Comments (18)
Hmm I suppose according to #12 you don't want to have all 20 nodes be fighting for leadership?
This feature will already help a lot.
And actually nothing can stop us from making this code run all connects in parallel. In this case "slowest" node will determine maximum execution time which should not exceed connect_timeout=3s + statement_timeout=2s ~ 5s
from patroni.
Connecting in parallel in an undifferentiated 20-node cluster would not be a great solution, IMHO. That's 400 connections being formed between members of the cluster in the space of a few seconds.

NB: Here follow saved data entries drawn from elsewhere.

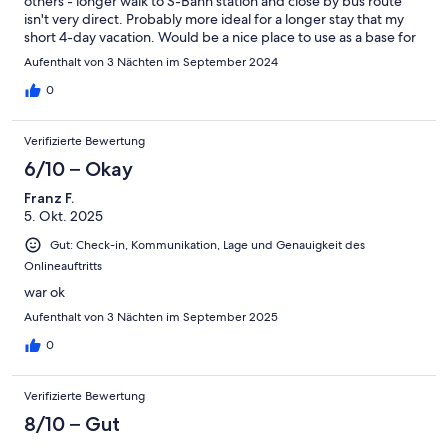
others - longer walk to S-Bahn station and close by bus route
isn't very direct. Probably more ideal for a longer stay that my
short 4-day vacation. Would be a nice place to use as a base for
an extended work trip.
Aufenthalt von 3 Nächten im September 2024
0
Verifizierte Bewertung
6/10 – Okay
Franz F.
5. Okt. 2025
Gut: Check-in, Kommunikation, Lage und Genauigkeit des
Onlineauftritts
war ok
Aufenthalt von 3 Nächten im September 2025
0
Verifizierte Bewertung
8/10 – Gut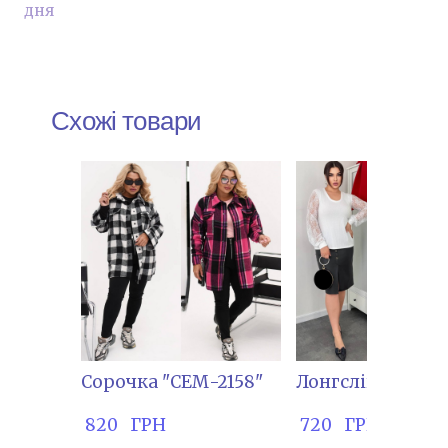
дня
Схожі товари
Сорочка "СЕМ-2158"
Лонгслів "ІВА-14
 820   ГРН
 720   ГРН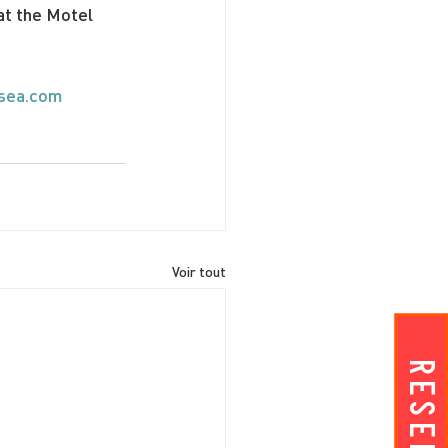
at the Motel 
sea.com
Voir tout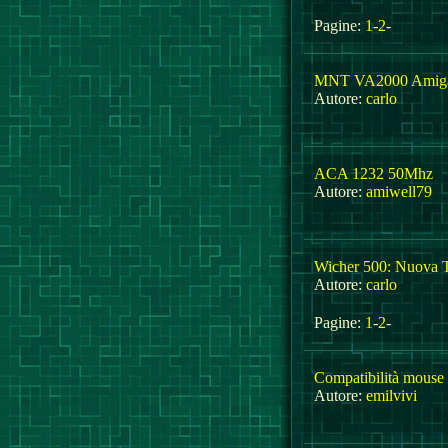
Pagine:
1
-
2
-
MNT VA2000 Amiga: 
Autore:
carlo
ACA 1232 50Mhz
Autore:
amiwell79
Wicher 500: Nuova 
Autore:
carlo
Pagine:
1
-
2
-
Compatibilità mouse 
Autore:
emilvivi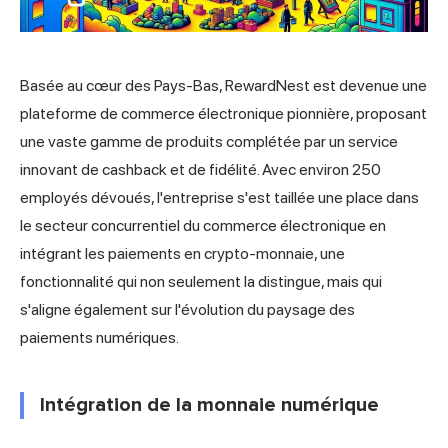
Basée au cœur des Pays-Bas, RewardNest est devenue une
plateforme de commerce électronique pionnière, proposant
une vaste gamme de produits complétée par un service
innovant de cashback et de fidélité. Avec environ 250
employés dévoués, l'entreprise s'est taillée une place dans
le secteur concurrentiel du commerce électronique en
intégrant les paiements en crypto-monnaie, une
fonctionnalité qui non seulement la distingue, mais qui
s'aligne également sur l'évolution du paysage des
paiements numériques.
Intégration de la monnaie numérique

Yeah, per #12 in the 20-node cluster I have there's only going to actually be three designated failover replicas, so this won't be an actual operational issue once I implement #12. However, I can completely see other users setting up an undifferentiated pool of 20+ servers.

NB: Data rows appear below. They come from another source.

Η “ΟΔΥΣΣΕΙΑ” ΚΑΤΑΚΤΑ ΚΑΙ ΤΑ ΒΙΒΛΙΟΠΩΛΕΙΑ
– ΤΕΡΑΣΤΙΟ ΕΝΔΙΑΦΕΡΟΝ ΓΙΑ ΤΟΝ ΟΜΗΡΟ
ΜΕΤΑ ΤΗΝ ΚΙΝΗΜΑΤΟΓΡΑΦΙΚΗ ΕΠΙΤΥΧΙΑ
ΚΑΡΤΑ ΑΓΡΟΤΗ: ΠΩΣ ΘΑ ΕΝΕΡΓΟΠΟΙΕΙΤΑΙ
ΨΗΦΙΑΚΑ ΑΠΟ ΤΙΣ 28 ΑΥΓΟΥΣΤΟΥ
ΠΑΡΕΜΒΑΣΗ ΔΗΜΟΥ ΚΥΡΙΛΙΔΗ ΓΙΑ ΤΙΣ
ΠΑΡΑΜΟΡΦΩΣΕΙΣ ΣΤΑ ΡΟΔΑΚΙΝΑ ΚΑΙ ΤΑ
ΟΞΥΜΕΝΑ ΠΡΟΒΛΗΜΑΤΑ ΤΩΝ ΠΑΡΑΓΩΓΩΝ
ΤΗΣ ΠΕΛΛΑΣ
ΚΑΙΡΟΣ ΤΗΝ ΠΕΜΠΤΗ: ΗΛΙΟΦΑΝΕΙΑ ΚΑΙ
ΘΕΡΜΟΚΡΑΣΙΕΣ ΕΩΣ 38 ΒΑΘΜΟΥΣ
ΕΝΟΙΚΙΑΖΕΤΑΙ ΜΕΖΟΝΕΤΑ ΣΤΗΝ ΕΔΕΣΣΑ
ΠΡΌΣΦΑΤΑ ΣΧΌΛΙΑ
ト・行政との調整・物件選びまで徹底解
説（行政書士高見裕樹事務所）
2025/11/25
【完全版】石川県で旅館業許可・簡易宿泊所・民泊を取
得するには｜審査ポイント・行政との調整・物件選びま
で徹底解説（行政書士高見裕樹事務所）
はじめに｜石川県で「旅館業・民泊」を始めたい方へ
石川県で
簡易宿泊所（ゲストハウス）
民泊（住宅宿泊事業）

The "let's connect to all of the other replicas directly" also seems to me to be against the general design of patroni/governor. It bypasses the SIS and the REST API. If we're going to check each of the other replicas individually, at the least we should use the API instead of making a PostgreSQL connection. But that's besides the point, because I want the current recovery point pushed to the SIS for each replica regardless, because it's useful for monitoring. And if it's there, why not use it?
from patroni.
Also, there is nothing Patroni does which is more time-critical than failover. So attempting to connect to all of the other PostgreSQL servers directly is a delay we don't want for large clusters. We'll have to connect to some, but I'd like have a limit on the number regardless of the cluster size.
from patroni.
Here's the logic I'm picturing, assuming that check_all is false:
sort members.recovery_locations:
if am-highest-member:
connect to 2 next-highest members (API)
check that they are behind:
yes, seize master key
no, defer
check that they are not masters
if not-highest:
connect to highest (API), check healthy:
if yes, defer
if no, remove from list, pull fresh data and resort
The not-highest chain of logic is required in case timing issues cause the server which is actually ahead to think it's not ahead, or if the ahead-most replica is actually down as well as the master.
from patroni.
Hmmm. Still a problem; in that chain of logic, we still potentially have 18 replicas trying to connect to one highest replica in the same couple seconds. If the replicas are heavily loaded and near their connection limits, this could cause the highest to not respond.
This is a reason to go through the API, I think; we can have the API differentiate between "connection limit" and "down". If it returns "connection limit", then the other replicas retry in a loop.
The alternative is to have the API have some kind of data caching, but that seems like more of a pain.
from patroni.
Actually we have permanent connection to postgres from patroni and API is just using this connection.
So we should not have "connection limit" problem if we will go through API.
Personally I think that we should just go through API in parallel with timeout 2-3 seconds.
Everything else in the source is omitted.